The Stanley Street and Ipswich Road Precinct, has as part of its Intent, a stated intention for six to eight storey development and also envisages a sliding scale of development intensity under which larger lot sizes are able to take advantage of greater yields. There is a clear tension in this part of the Plan to which later reference will be made. As part of Trentham’s case, it contends that the Neighbourhood Plan has been overtaken by events to the extent that it fails to take into consideration, the substantial land use, urban design and built form implications associated with the PDA and subsequent adoption of the Development Scheme by the State for that area , and internal inconsistencies, particularly in respect of establishing the level of assessment when dealing with site area, height and gross floor area , as well as failing to clearly document Council’s planning intentions in relation to these issues. Mr Kay, the expert town planner who gave evidence on behalf of Council, did not specifically agree with Mr Ovenden, the town planner for Trentham, in the first joint expert report that the Neighbourhood Plan had been overtaken by events; but by the time of the second joint expert report he had come around to that point of view. In addition to the PDA, Mr Kay opines that the Kangaroo Point South Neighbourhood Plan promulgated after the Neighbourhood Plan is also relevant to this issue.

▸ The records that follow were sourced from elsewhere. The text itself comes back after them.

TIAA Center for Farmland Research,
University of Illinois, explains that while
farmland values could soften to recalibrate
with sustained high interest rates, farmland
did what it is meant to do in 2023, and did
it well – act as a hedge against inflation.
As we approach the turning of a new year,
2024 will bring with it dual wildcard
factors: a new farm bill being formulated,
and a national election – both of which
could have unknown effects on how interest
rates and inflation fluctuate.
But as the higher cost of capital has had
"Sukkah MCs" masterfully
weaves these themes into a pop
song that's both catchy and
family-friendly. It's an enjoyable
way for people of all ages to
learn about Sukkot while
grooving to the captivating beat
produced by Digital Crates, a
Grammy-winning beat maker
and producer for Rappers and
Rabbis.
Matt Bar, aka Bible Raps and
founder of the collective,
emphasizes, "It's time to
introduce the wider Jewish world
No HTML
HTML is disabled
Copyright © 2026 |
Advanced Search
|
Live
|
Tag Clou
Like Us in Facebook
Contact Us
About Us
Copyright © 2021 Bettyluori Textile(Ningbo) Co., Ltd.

The town planners met for a second time and produced a supplementary joint expert report, essentially because the appellant was given leave to file a Further Amended Notice of Appeal dated 15 August 2013 relating to two events which had occurred after the commencement of the appeal. On 7 July 2013 Council adopted a Temporary Local Planning Instrument 01/13 (TLPI) which was gazetted on 8 July 2013, which the planners agree is designed to facilitate the protection of residential buildings constructed prior to 1911. The planners agree that there are three buildings on the subject site that are identified as being subject to the TLPI, being 14, 16 and 18 Reid Street, Woolloongabba. I will refer to the terms of the TLPI later in these reasons. The Further Amended Notice of Appeal dated 15 August 2013 asserts that the proposed development conflicts with, or has potential to conflict with, the TLPI.
In addition, a further ground was added to the effect that it was appropriate for the Court to give weight to the provision of the Council’s Draft City Plan which was on public display between 9 May and 30 July 2013, particularly to the extent that those provisions may provide an indication of the Council’s future planning intent for the area covered by the Neighbourhood Plan.

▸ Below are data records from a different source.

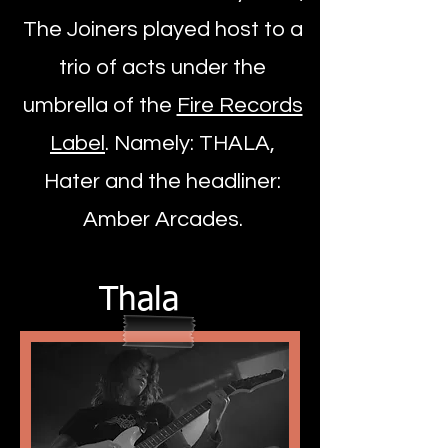
The Joiners played host to a
trio of acts under the
umbrella of the
Fire Records
Label
. Namely: THALA,
Hater and the headliner:
Amber Arcades.
Thala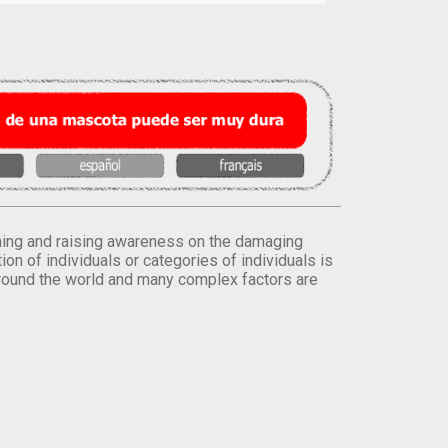
orming and raising awareness on the damaging
on of individuals or categories of individuals is
round the world and many complex factors are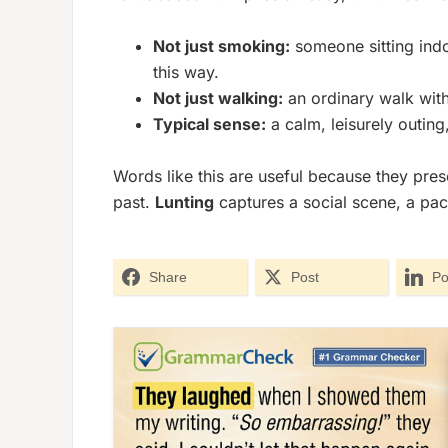
Not just smoking:
someone sitting indo
this way.
Not just walking:
an ordinary walk witho
Typical sense:
a calm, leisurely outing,
Words like this are useful because they pres
past.
Lunting
captures a social scene, a pac
Share
Post
Po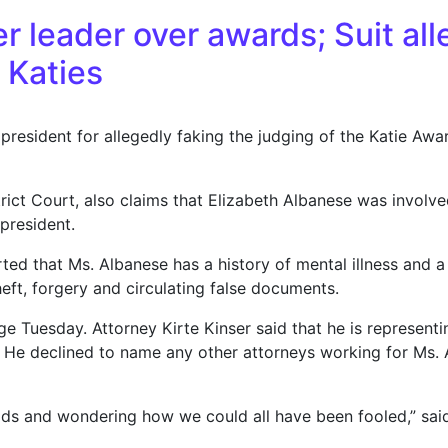
r leader over awards; Suit al
0 Katies
 president for allegedly faking the judging of the Katie Awar
rict Court, also claims that Elizabeth Albanese was involved
president.
d that Ms. Albanese has a history of mental illness and a c
eft, forgery and circulating false documents.
e Tuesday. Attorney Kirte Kinser said that he is represent
it. He declined to name any other attorneys working for Ms
heads and wondering how we could all have been fooled,” sa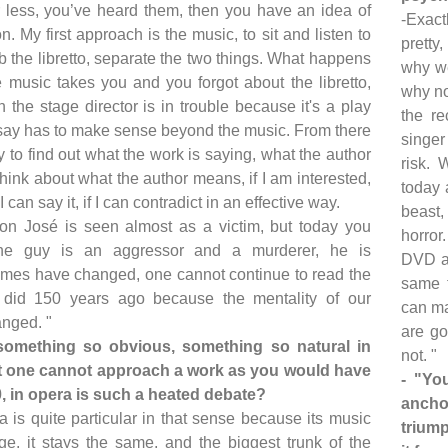
 less, you’ve heard them, then you have an idea of
-Exact
n. My first approach is the music, to sit and listen to
pretty,
ab the libretto, separate the two things. What happens
why we
he music takes you and you forgot about the libretto,
why no
 the stage director is in trouble because it's a play
the re
say has to make sense beyond the music. From there
singer
y to find out what the work is saying, what the author
risk. 
hink about what the author means, if I am interested,
today 
if I can say it, if I can contradict in an effective way.
beast,
on José is seen almost as a victim, but today you
horror
the guy is an aggressor and a murderer, he is
DVD at
Times have changed, one cannot continue to read the
same t
did 150 years ago because the mentality of our
can ma
anged. "
are go
something so obvious, something so natural in
not. "
hat one cannot approach a work as you would have
- "Yo
0, in opera is such a heated debate?
ancho
a is quite particular in that sense because its music
triump
e, it stays the same, and the biggest trunk of the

The issues in dispute can be summarised as follows:
(a) The appellant asserts conflict with provisions of the Planning Scheme in respect of:
(i) height and bulk of the proposed residential towers;
(ii) location of buildings and site layout;
(iii) intended streetscape character and amenity, having regard to:
A. intended building form and design;
B. the intended character of Hubert Street; and
C. provisions relating to pre-1900 buildings;
(iv) adverse impacts on residential amenity as a result of:
A. inadequate setback of the proposed towers;
B. the location and height of the podium;
C. overshadowing;
D. overlooking and consequent impacts on privacy; and
E. inadequate landscape buffering;
(v) failure to provide a mix of commercial and residential uses in dwelling choice; and
(vi) failure to provide an east-west traffic connection through the site.
The appellant also asserts that Trentham has failed to establish that there will be no adverse impacts on the street and road network, and that onsite traffic arrangements are unacceptable, but acknowledges these are not grounds for refusal and could be addressed by conditions.

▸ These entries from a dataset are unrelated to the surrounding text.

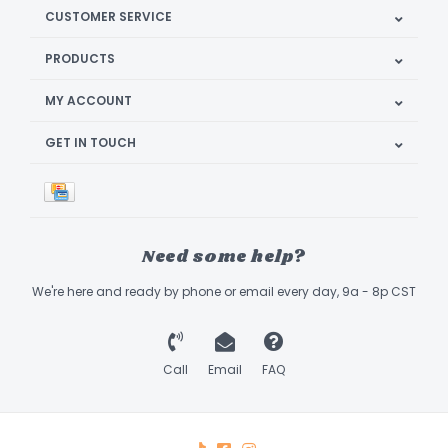
CUSTOMER SERVICE
PRODUCTS
MY ACCOUNT
GET IN TOUCH
Need some help?
We're here and ready by phone or email every day, 9a - 8p CST
Call
Email
FAQ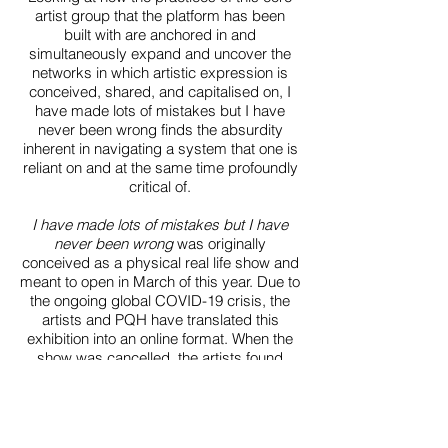
artist group that the platform has been
built with are anchored in and
simultaneously expand and uncover the
networks in which artistic expression is
conceived, shared, and capitalised on, I
have made lots of mistakes but I have
never been wrong finds the absurdity
inherent in navigating a system that one is
reliant on and at the same time profoundly
critical of.
I have made lots of mistakes but I have
never been wrong
was originally
conceived as a physical real life show and
meant to open in March of this year. Due to
the ongoing global COVID-19 crisis, the
artists and PQH have translated this
exhibition into an online format. When the
show was cancelled, the artists found
themselves at different stages in their
work process, so that suddenly spread
across six different countries (US, UK,
Israel, Portugal, France, and Germany),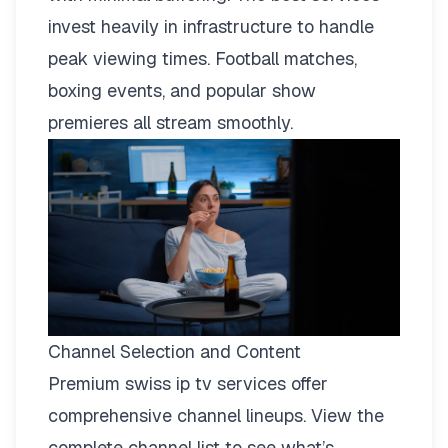
invest heavily in infrastructure to handle
peak viewing times. Football matches,
boxing events, and popular show
premieres all stream smoothly.
Channel Selection and Content
Premium swiss ip tv services offer
comprehensive channel lineups.
View the
complete channel list
to see what’s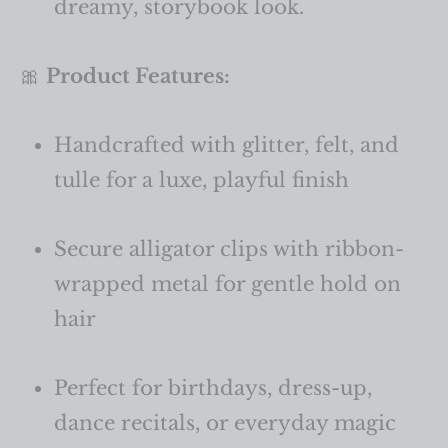
dreamy, storybook look.
🎀
Product Features:
Handcrafted with glitter, felt, and
tulle for a luxe, playful finish
Secure alligator clips with ribbon-
wrapped metal for gentle hold on
hair
Perfect for birthdays, dress-up,
dance recitals, or everyday magic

The appellant also wishes to be heard, in the event that his appeal is dismissed, on these conditions, particularly the provision of a Construction Management Plan, staging plans, and further landscape plans to address issues relating to screening and visual amenity impacts. This issue will be dealt with later in my reasons.
Trentham’s primary position is that there is no conflict with the Planning Scheme; in the alternative it asserts that any conflict can be overcome by grounds. Council is strongly supportive of Trentham’s position.
The decision making framework
As the development application was lodged on 5 May 2011, it is the Sustainable Planning Act 2009 (the SPA) that sets the statutory assessment regime against which the development application is to be assessed. The appeal is by way hearing anew, and the Court must decide the appeal based on the laws and policies applying when the application was made, but may give weight to any new laws and policies the Court considers appropriate: s 495(1), (2)(a) of the SPA. Trentham has the onus of establishing that the appeal should be dismissed: s 493(2) of the SPA.
The court must assess the development application in accordance with s 314 of the SPA which relevantly provides:
“314 Impact assessment—generally
(1) This section applies to any part of the application requiring impact assessment.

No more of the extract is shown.